The next day she chose a little statue she had herself modelled, and sent it to him, with the inscription: “To my perfect man, from Sara,” spelling her name without the “h,” as she sometimes did.
Clairin presented her with fifteen different paintings, all of which she kept until the end of her life. Five were of herself.
These paintings were: “A Portrait of Alexandre Dumas fils,” signed by both Clairin and Dumas; “Sarah Bernhardt, Lecturer”—this was done as recently as 1914; “Sarah Bernhardt as Théodora”; “Portrait of Charles Gounod”; “View of Beg-Meil”; “The Toilet of Cupid”; “The Fool and the Skull”; “The Attack on the Fort by the Blues”; “Sarah Bernhardt as Cleopatra”; “Sarah Bernhardt between Comedy and Tragedy”; “Repose on a Rock”; “The Stairway in the Cliff”; “The Virgin of Avila”; “Sarah Bernhardt as Théroigne de Méricourt”; “Characters of Comedy.” The last was a sketch in black-and-white.
These pictures, all of which were signed and dedicated to Sarah by Clairin, fetched unexpectedly low prices at the Paris sale of her effects two months after her death. One was sold for as low as 160 francs—then about two guineas—while the highest price, fifteen hundred francs, was paid for the portrait of Sarah as Théodora, which was conceded to be one of Clairin’s greatest achievements.

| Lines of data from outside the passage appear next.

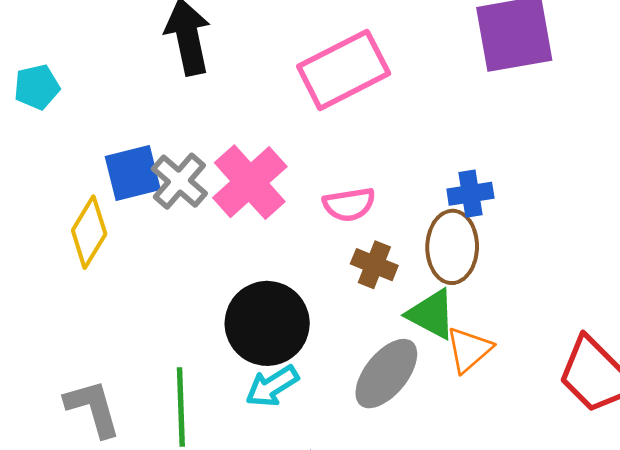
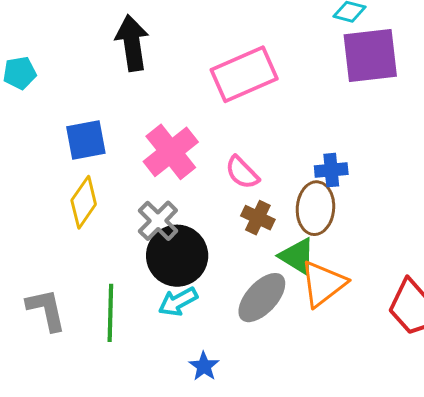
gray cross: (179, 181) -> (158, 221), moved
pink semicircle: (349, 204) -> (242, 173), turned 51
yellow diamond: (89, 232) -> (84, 202), moved
orange triangle: (469, 350) -> (323, 284), size x1.4

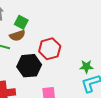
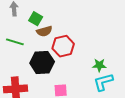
brown semicircle: (17, 36) -> (44, 31), moved

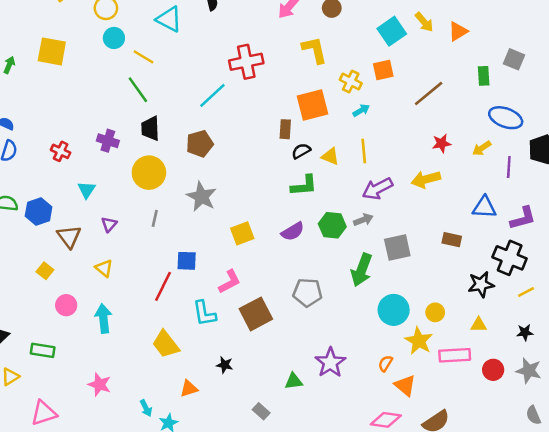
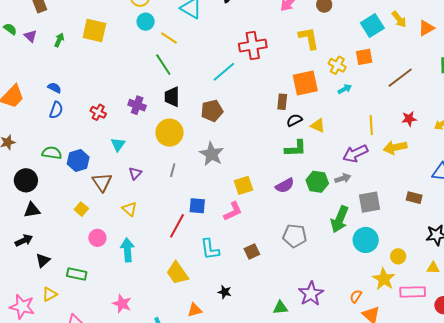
yellow line: (364, 151) -> (371, 125), moved
pink L-shape: (230, 282) -> (233, 211), moved
cyan circle: (394, 310) -> (366, 240), moved
brown square: (256, 314) -> (252, 252), size x0.6

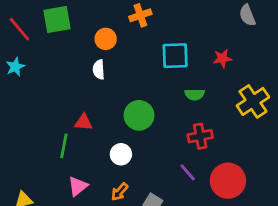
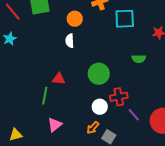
cyan square: (175, 56) -> (125, 19), moved
red cross: (200, 136) -> (119, 97), moved
white circle: (121, 154) -> (100, 107), moved
orange arrow: (120, 192) -> (93, 128), moved

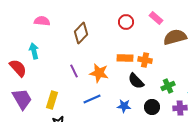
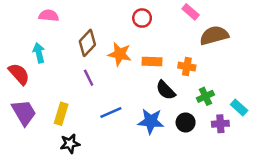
red circle: (126, 22) -> (142, 18), moved
brown diamond: (81, 33) -> (87, 43), moved
orange cross: (145, 60) -> (187, 67), moved
orange star: (99, 73) -> (120, 54), moved
blue star: (124, 106) -> (151, 121), size x1.5

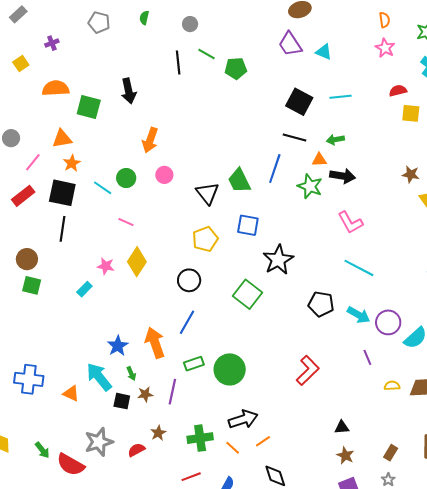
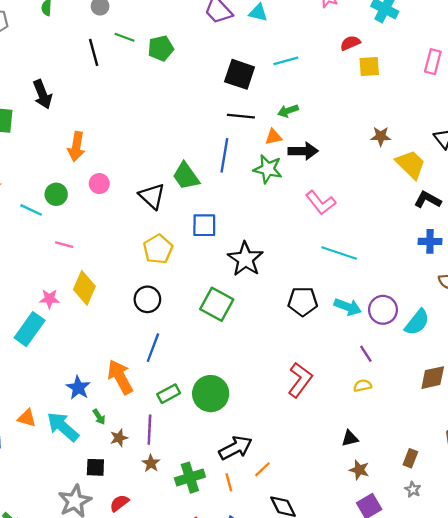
cyan rectangle: (84, 289) -> (30, 329), size x1.8
yellow semicircle: (392, 386) -> (362, 386), moved
orange triangle: (71, 394) -> (27, 418), moved
black square: (122, 401) -> (95, 467), moved
brown star: (158, 433) -> (151, 463), moved
orange line: (233, 448) -> (229, 482), turned 42

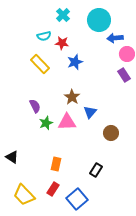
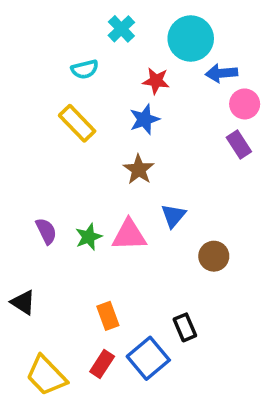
red star: (62, 43) -> (156, 81), moved
brown star: (72, 97) -> (139, 169), moved
purple semicircle: (35, 106) -> (46, 231), moved
orange rectangle: (56, 164) -> (108, 316), turned -32
black rectangle: (96, 170) -> (185, 327), turned -56
blue square: (77, 199) -> (148, 358), moved

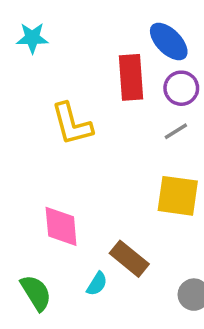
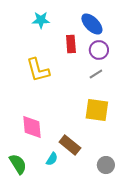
cyan star: (32, 38) -> (41, 20), moved
red rectangle: (131, 77) -> (71, 44), size x0.7

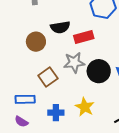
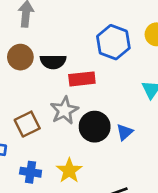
brown circle: (36, 42) -> (20, 57), moved
gray star: (74, 63) -> (64, 110), turned -30

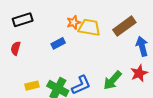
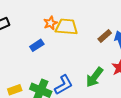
brown rectangle: (124, 26) -> (105, 36), moved, size x0.6

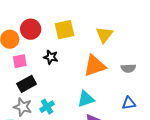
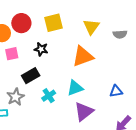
gray semicircle: (128, 68) -> (120, 34), moved
black rectangle: (27, 84) -> (31, 76), moved
gray star: (23, 107) -> (16, 97), turned 30
cyan cross: (47, 107) -> (49, 96), moved

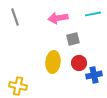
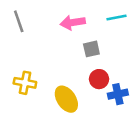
yellow ellipse: (53, 62) -> (66, 99), moved, turned -40
yellow cross: (18, 86) -> (25, 83), moved

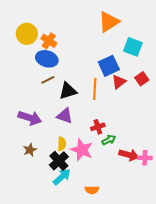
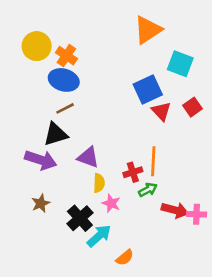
red triangle: (119, 82) -> (161, 111), turned -35
orange line: (95, 89) -> (153, 161), moved
black triangle: (68, 91) -> (56, 134), moved
yellow semicircle: (62, 144) -> (99, 183), moved
pink star: (82, 150) -> (111, 203), size x0.6
cyan arrow: (62, 177) -> (99, 236), moved
orange semicircle: (92, 190) -> (125, 258), turned -40

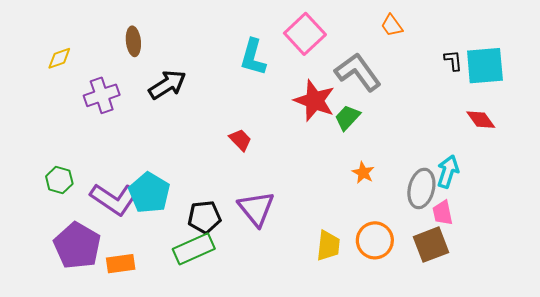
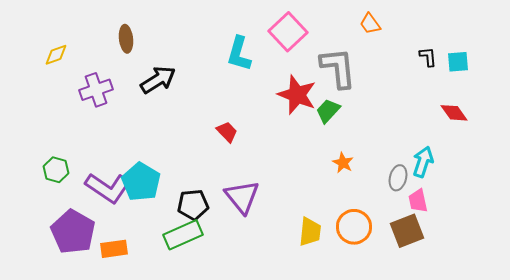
cyan square: (485, 66) -> (458, 62), size x0.6
gray L-shape: (358, 72) -> (338, 68), turned 30
gray ellipse: (421, 188) -> (398, 178), size x0.7

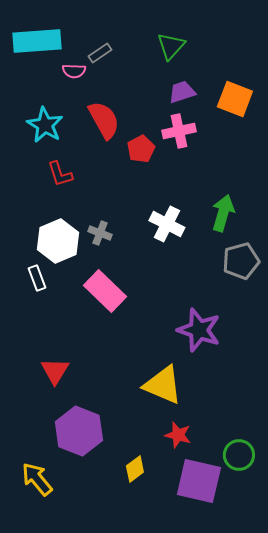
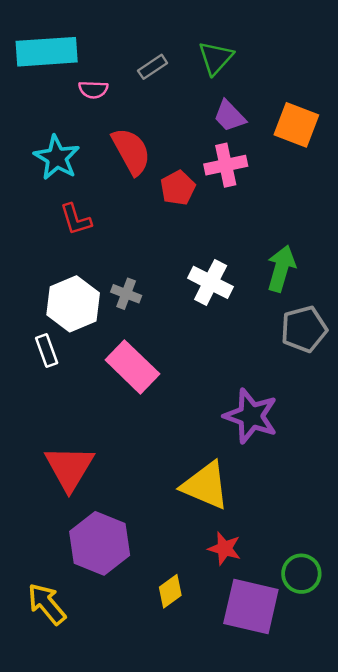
gray rectangle: (100, 53) -> (153, 67), moved
purple trapezoid: (182, 92) -> (229, 116), turned -116
red triangle: (55, 371) -> (69, 468), size x1.4

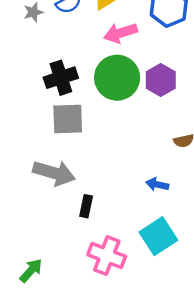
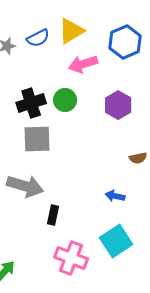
green circle: (117, 78) -> (65, 100), moved, size x0.6

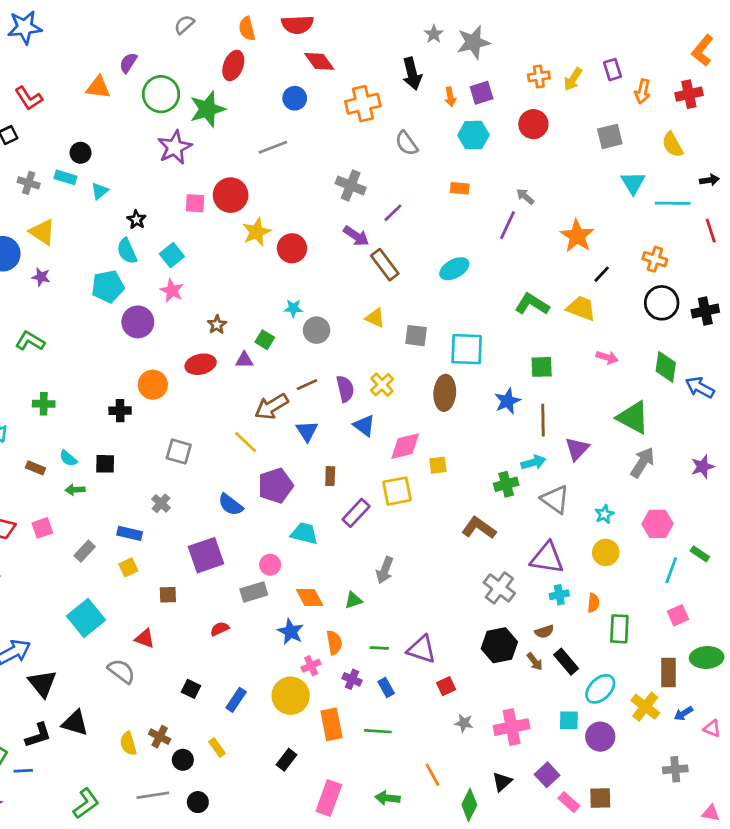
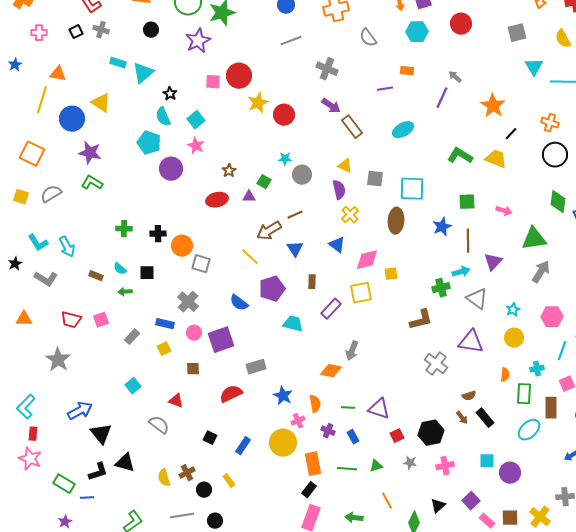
gray line: (273, 147) -> (291, 41), moved
black circle: (81, 153) -> (151, 30), moved
gray cross: (29, 183) -> (101, 30), moved
cyan triangle: (100, 191) -> (143, 73), size x1.6
purple line: (393, 213) -> (385, 89), moved, turned 35
purple star: (41, 277) -> (90, 153), moved, size x1.6
cyan pentagon: (108, 286) -> (149, 143), turned 30
pink arrow: (607, 357) -> (504, 211), moved
orange circle: (153, 385) -> (182, 246), moved
purple semicircle: (345, 389) -> (339, 190), moved
green cross: (44, 404) -> (124, 229), moved
green triangle: (633, 417) -> (534, 239), turned -36
gray cross: (161, 503) -> (188, 302), size x1.5
brown L-shape: (479, 528) -> (421, 320), turned 130
pink circle: (270, 565) -> (194, 333), moved
cyan cross: (559, 595) -> (537, 369), moved
orange diamond: (310, 597) -> (331, 371), moved, turned -50
green triangle: (353, 600) -> (376, 466), moved
cyan square: (86, 618) -> (133, 386), size x0.6
red semicircle: (220, 629) -> (231, 394), size x1.6
black hexagon: (499, 645) -> (431, 433), moved
brown rectangle: (668, 673) -> (551, 408), moved
cyan ellipse: (600, 689) -> (529, 430), moved
yellow cross: (645, 707) -> (540, 517), moved
pink cross: (512, 727) -> (445, 466), size x0.7
brown cross: (160, 737) -> (187, 473), turned 35
black rectangle: (287, 760) -> (309, 490), moved

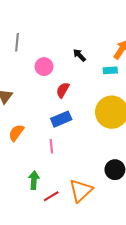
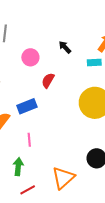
blue rectangle: (61, 119) -> (27, 106), moved
pink line: (51, 146) -> (29, 140), moved
red line: (51, 196) -> (28, 190), moved

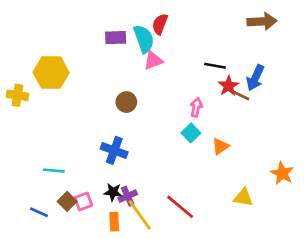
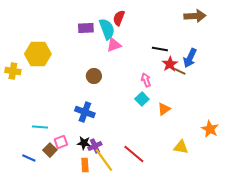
pink arrow: (196, 107) -> (146, 80), turned -32
pink square: (83, 201) -> (61, 142), moved

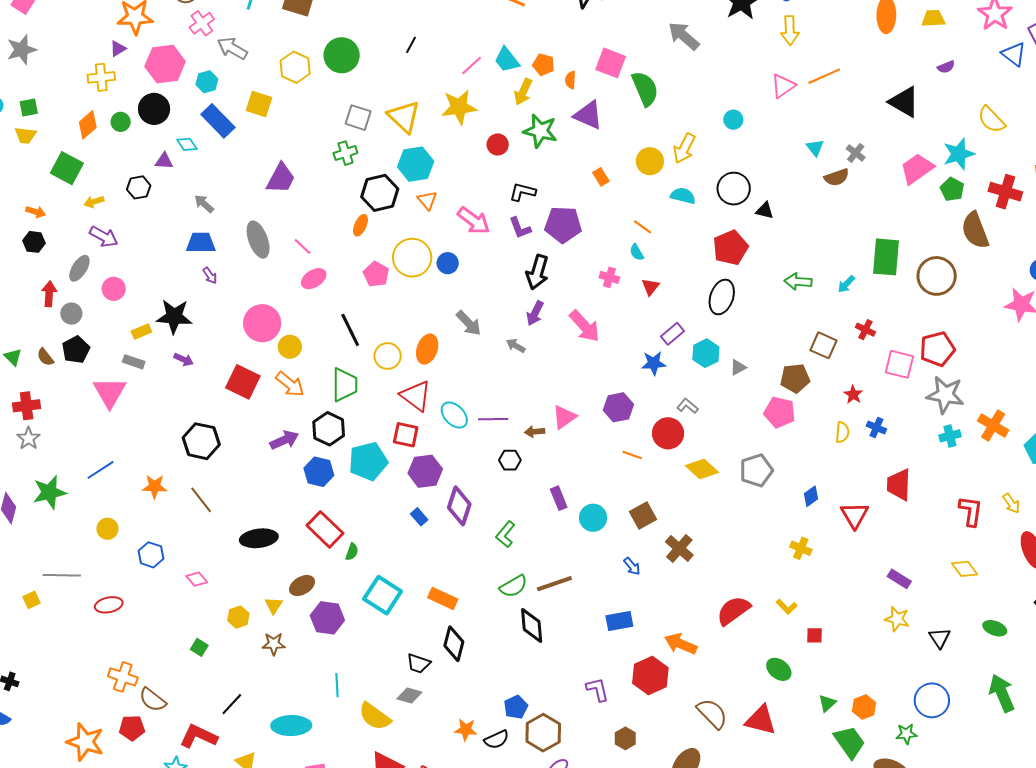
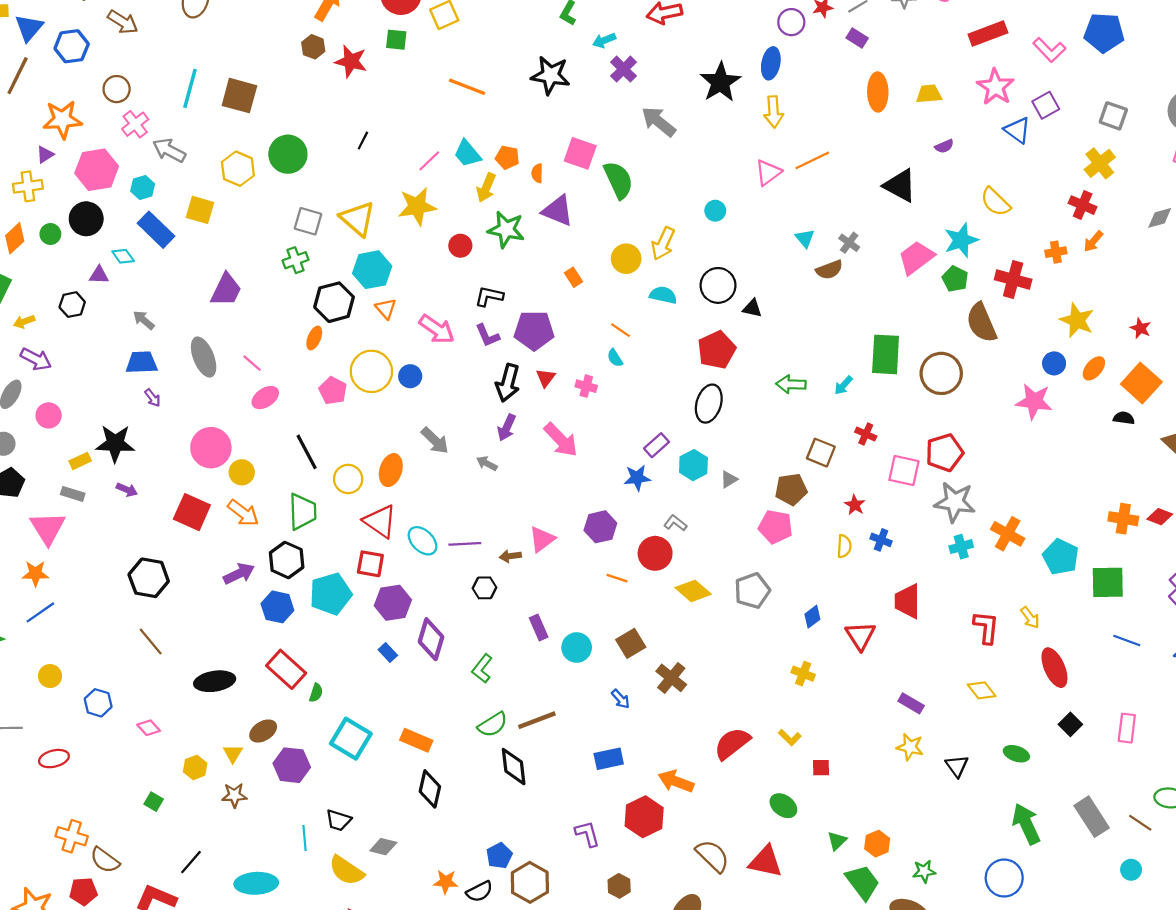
red triangle: (650, 287) -> (546, 378), moved
orange star: (155, 487) -> (35, 574), moved
black trapezoid: (418, 663) -> (338, 820), moved
blue circle: (932, 700) -> (1004, 878), moved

Their romance lasted for several months. Then came the inevitable rupture, the cause of which nobody knew, and Sarah left for a tour in America, while Clairin went to a hermit-like seclusion in his home in the Midi.
When both returned to Paris they were no longer lovers, but they remained very good friends, and Clairin, until he died shortly after the Armistice, was one of the most devoted of the little court surrounding Sarah.
He was frequently a visitor at her house, and in his old age spent a few weeks of every year at her property at Belle Isle, off the coast of Brittany.
Clairin was a year older than Sarah Bernhardt. He possessed a nature very similar to hers.